__What you need to do__: Wherever a line below holds the word "show", copy that line.
** Opening Given data block **
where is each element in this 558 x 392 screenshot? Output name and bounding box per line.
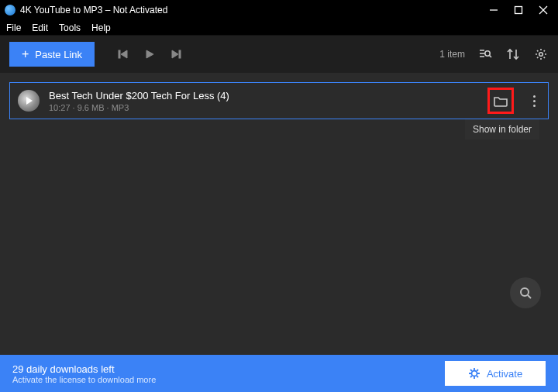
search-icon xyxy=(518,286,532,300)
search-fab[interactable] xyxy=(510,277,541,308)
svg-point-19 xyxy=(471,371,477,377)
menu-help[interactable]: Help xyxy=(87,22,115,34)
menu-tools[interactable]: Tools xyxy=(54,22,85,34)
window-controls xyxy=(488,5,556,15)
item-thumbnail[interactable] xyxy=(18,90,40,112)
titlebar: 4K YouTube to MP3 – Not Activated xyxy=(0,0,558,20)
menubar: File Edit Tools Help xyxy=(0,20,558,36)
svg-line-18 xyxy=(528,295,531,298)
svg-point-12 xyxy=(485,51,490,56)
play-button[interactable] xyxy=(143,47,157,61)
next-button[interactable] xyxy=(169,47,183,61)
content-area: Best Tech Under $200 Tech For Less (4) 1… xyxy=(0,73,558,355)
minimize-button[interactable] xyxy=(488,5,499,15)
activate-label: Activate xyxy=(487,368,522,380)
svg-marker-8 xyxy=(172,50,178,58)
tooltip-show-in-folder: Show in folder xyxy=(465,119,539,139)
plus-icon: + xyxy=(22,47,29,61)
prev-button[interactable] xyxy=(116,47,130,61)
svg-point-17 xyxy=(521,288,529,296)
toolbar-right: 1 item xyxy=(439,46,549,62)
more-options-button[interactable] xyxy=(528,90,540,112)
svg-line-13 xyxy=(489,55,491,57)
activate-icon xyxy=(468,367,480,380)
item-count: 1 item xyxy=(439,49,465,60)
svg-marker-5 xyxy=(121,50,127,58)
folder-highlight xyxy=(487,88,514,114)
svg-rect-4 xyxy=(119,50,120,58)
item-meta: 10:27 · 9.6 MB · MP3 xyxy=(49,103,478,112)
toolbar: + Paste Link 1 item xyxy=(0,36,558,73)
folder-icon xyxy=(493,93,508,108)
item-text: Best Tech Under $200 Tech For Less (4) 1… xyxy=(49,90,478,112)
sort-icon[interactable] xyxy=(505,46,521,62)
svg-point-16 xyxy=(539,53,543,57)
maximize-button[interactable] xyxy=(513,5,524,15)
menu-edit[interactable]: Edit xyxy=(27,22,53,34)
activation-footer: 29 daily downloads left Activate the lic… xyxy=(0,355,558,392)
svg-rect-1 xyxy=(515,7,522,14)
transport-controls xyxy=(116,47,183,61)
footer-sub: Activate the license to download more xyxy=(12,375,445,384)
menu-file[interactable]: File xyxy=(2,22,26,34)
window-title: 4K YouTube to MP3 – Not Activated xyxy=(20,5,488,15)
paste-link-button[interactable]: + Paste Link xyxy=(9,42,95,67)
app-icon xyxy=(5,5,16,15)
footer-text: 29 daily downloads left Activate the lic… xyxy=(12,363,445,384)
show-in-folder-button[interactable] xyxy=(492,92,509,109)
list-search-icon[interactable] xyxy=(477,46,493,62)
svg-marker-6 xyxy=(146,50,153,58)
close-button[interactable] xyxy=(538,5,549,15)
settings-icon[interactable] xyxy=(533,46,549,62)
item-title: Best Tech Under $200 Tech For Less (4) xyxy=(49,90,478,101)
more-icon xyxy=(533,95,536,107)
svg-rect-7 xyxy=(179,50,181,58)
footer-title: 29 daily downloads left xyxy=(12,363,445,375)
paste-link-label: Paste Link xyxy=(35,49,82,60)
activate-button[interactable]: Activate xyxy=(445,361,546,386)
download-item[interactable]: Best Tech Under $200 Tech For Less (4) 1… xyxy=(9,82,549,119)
** Closing Given data block **
** Opening Given data block **
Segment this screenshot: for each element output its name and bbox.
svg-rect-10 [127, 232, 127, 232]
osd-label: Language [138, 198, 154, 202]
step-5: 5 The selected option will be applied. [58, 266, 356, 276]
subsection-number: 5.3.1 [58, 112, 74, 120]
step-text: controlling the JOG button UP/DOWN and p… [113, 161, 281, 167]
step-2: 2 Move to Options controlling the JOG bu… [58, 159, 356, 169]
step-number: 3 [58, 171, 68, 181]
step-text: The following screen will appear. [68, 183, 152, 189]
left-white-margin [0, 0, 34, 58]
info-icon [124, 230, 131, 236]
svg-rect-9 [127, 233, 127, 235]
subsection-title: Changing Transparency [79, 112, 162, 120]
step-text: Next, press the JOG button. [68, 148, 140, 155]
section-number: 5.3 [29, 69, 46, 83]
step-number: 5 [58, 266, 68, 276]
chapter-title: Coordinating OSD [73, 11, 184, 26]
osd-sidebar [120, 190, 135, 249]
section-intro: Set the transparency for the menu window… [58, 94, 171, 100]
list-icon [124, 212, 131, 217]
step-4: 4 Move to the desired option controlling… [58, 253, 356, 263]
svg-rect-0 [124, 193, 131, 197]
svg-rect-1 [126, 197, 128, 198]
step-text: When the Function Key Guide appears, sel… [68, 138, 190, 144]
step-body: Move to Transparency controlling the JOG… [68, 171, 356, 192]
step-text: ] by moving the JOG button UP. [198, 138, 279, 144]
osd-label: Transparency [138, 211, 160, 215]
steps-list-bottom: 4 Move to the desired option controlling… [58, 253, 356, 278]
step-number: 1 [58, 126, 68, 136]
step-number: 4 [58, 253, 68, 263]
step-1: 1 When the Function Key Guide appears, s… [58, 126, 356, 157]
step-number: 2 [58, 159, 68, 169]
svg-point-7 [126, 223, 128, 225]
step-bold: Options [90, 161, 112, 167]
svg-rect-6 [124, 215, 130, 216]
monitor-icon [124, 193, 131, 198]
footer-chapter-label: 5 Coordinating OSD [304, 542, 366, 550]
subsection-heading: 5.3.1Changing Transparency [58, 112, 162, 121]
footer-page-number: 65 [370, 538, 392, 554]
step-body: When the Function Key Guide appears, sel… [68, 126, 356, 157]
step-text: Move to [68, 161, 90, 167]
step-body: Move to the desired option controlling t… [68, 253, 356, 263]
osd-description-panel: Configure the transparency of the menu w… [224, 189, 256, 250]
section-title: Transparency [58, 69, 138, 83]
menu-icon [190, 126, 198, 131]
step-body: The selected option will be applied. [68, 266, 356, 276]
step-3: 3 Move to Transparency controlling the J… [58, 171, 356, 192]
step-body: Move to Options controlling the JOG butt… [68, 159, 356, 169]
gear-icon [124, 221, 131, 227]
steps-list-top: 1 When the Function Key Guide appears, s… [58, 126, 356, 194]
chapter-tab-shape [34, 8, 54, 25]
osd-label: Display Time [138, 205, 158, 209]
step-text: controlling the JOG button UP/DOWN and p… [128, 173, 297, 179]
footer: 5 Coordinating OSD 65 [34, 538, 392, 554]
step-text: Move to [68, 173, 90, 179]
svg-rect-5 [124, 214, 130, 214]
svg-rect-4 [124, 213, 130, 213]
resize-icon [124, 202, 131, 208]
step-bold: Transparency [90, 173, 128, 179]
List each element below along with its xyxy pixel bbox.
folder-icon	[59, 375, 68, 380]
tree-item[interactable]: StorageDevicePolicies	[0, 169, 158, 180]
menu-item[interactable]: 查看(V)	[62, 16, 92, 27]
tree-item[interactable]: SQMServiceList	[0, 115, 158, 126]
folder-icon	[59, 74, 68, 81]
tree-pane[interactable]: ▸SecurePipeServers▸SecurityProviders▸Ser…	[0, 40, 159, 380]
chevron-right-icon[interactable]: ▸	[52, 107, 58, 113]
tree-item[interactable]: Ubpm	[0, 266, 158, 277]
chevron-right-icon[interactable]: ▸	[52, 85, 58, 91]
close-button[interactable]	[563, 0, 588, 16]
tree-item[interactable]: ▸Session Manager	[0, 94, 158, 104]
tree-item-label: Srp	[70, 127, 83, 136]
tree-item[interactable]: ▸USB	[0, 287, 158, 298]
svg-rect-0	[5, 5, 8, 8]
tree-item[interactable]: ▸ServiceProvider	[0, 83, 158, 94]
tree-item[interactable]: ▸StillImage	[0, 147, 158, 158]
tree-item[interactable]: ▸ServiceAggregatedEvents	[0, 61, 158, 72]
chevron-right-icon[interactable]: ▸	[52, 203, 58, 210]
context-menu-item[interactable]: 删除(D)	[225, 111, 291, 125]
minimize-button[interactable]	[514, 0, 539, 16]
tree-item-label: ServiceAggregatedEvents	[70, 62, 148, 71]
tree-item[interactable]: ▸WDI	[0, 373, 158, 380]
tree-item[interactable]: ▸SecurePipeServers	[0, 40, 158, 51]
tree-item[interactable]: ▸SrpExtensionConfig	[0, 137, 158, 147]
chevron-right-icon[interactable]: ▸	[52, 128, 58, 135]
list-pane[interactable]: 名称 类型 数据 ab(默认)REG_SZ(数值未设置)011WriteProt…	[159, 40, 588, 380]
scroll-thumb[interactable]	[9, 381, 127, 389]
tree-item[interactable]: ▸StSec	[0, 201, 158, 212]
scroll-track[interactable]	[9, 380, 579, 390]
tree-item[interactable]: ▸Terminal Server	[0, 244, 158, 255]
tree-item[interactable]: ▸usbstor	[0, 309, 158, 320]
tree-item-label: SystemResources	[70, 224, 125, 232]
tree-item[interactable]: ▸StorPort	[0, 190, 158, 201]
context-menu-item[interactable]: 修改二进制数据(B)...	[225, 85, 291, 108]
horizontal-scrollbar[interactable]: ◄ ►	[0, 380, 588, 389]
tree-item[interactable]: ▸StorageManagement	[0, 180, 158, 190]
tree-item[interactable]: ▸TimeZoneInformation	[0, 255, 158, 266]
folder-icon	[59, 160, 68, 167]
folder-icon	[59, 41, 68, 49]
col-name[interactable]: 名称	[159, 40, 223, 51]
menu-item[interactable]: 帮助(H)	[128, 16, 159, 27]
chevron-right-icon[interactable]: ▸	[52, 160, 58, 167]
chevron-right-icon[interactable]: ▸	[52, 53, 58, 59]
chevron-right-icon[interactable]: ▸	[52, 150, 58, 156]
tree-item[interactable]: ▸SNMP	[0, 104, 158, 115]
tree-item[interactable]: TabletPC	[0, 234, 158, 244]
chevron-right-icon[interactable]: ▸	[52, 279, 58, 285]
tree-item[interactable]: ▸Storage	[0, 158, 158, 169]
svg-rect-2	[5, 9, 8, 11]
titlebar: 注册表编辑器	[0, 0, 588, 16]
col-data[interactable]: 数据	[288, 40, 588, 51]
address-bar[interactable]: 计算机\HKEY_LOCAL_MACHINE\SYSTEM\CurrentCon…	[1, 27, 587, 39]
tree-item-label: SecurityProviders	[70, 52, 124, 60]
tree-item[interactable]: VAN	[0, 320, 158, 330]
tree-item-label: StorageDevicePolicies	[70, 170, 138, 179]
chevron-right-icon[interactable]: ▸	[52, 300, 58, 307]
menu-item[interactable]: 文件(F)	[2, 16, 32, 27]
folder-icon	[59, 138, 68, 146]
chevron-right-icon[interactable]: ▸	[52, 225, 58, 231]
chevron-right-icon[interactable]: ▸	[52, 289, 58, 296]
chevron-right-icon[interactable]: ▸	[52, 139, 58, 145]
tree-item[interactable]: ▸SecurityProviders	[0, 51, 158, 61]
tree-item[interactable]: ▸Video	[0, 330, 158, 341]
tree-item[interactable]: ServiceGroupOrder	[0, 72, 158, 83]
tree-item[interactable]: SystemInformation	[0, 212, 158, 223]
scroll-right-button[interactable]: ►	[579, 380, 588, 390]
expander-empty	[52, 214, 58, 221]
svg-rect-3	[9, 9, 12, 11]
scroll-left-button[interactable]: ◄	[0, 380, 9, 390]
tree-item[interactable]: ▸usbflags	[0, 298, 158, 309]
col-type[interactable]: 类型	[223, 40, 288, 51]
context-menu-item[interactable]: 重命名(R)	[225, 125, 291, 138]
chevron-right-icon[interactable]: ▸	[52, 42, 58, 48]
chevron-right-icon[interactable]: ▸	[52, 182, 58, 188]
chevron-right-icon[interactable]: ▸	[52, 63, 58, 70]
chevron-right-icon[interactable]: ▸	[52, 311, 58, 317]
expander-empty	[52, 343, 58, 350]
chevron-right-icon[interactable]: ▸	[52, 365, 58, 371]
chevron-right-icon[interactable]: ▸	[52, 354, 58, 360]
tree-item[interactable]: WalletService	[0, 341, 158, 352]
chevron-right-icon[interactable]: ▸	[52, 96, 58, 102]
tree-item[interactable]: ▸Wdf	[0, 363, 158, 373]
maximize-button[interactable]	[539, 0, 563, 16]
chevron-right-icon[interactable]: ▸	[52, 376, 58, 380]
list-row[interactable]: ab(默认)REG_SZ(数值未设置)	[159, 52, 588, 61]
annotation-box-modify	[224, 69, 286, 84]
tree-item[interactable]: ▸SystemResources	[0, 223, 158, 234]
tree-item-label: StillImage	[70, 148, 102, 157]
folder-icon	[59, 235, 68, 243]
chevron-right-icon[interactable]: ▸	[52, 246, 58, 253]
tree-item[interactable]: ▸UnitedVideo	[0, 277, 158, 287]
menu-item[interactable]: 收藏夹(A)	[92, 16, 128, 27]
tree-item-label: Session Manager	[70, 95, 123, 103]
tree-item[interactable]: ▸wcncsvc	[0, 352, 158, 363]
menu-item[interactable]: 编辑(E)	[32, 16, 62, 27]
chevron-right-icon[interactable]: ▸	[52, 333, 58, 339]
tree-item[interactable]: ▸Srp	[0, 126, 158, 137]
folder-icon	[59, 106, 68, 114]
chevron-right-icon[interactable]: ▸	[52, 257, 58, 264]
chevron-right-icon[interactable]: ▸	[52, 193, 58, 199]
** Closing Given data block **
** Opening Given data block **
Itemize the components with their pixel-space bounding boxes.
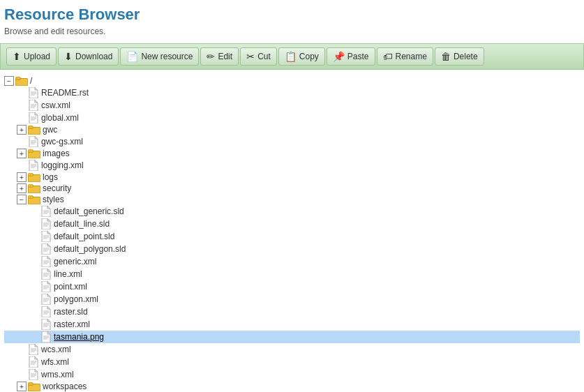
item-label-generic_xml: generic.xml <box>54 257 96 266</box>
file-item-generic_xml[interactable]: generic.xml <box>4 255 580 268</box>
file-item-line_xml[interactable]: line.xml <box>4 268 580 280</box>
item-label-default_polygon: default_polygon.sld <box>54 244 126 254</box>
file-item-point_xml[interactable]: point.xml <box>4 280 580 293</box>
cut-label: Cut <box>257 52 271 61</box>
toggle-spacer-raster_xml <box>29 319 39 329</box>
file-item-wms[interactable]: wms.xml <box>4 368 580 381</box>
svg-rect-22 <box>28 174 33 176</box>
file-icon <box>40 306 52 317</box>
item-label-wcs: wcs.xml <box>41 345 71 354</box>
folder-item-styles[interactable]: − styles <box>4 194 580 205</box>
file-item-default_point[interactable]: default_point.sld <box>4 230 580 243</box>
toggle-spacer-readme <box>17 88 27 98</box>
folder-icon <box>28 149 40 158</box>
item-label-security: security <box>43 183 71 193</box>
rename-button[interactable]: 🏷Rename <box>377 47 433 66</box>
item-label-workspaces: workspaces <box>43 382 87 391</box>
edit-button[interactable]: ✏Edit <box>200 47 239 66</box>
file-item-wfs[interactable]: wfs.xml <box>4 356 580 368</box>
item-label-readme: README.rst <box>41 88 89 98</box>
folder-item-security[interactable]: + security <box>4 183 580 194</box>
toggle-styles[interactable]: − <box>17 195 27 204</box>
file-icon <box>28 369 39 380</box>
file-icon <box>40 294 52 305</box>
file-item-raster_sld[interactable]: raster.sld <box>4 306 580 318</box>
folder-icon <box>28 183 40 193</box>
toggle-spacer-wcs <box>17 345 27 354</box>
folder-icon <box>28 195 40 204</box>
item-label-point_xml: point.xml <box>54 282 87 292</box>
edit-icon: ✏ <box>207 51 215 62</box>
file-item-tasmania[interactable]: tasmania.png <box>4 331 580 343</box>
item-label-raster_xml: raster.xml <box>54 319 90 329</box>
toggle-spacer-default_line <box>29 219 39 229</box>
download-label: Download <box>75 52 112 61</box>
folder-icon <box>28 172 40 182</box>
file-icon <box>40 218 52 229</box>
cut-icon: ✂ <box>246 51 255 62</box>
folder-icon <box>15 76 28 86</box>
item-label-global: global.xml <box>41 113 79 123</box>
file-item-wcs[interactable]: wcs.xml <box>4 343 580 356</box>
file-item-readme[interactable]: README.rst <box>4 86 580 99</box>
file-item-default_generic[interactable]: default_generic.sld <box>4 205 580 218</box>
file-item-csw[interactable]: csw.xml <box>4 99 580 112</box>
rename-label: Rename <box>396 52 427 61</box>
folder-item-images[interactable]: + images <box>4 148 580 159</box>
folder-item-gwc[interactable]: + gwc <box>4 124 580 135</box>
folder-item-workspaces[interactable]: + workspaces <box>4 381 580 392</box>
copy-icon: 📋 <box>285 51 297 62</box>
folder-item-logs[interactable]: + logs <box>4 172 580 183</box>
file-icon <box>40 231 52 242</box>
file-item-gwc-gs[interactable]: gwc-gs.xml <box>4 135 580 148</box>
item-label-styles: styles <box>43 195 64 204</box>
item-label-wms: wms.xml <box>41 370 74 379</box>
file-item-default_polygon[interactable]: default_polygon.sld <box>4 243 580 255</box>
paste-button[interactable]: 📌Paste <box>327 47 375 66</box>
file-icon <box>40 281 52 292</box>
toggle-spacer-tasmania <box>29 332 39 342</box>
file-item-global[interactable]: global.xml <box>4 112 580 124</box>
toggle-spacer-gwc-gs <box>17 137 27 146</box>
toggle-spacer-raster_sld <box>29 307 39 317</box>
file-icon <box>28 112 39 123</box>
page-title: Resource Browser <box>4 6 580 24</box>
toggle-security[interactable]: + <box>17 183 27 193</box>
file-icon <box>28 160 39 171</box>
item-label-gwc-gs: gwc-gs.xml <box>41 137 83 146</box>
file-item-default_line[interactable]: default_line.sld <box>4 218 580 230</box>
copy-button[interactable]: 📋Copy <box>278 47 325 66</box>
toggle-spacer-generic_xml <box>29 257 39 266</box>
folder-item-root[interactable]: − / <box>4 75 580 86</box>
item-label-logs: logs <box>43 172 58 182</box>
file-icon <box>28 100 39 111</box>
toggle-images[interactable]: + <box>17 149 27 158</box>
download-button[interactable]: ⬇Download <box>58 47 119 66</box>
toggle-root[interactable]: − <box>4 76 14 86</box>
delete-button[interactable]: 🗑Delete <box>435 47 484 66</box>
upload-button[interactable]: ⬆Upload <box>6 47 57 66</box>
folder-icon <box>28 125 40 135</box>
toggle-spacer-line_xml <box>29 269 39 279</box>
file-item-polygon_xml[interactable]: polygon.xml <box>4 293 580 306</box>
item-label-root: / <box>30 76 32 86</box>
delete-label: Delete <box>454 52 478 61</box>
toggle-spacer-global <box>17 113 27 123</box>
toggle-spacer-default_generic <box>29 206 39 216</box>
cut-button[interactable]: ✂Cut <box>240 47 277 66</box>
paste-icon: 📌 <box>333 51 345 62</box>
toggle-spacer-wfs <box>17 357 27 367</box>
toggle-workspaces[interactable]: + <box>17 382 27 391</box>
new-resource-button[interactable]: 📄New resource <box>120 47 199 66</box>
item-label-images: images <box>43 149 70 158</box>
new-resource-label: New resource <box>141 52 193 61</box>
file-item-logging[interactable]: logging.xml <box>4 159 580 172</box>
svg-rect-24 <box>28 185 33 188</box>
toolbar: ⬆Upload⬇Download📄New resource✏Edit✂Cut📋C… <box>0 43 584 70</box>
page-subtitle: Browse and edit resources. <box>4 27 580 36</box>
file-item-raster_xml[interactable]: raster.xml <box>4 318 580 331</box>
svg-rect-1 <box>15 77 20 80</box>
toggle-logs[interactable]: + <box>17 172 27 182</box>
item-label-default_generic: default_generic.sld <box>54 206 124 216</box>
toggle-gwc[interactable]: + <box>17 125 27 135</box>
** Closing Given data block **
__Response box__:
tooltip-show-in-folder: Show in folder xyxy=(465,119,539,139)
show-in-folder-button[interactable] xyxy=(492,92,509,109)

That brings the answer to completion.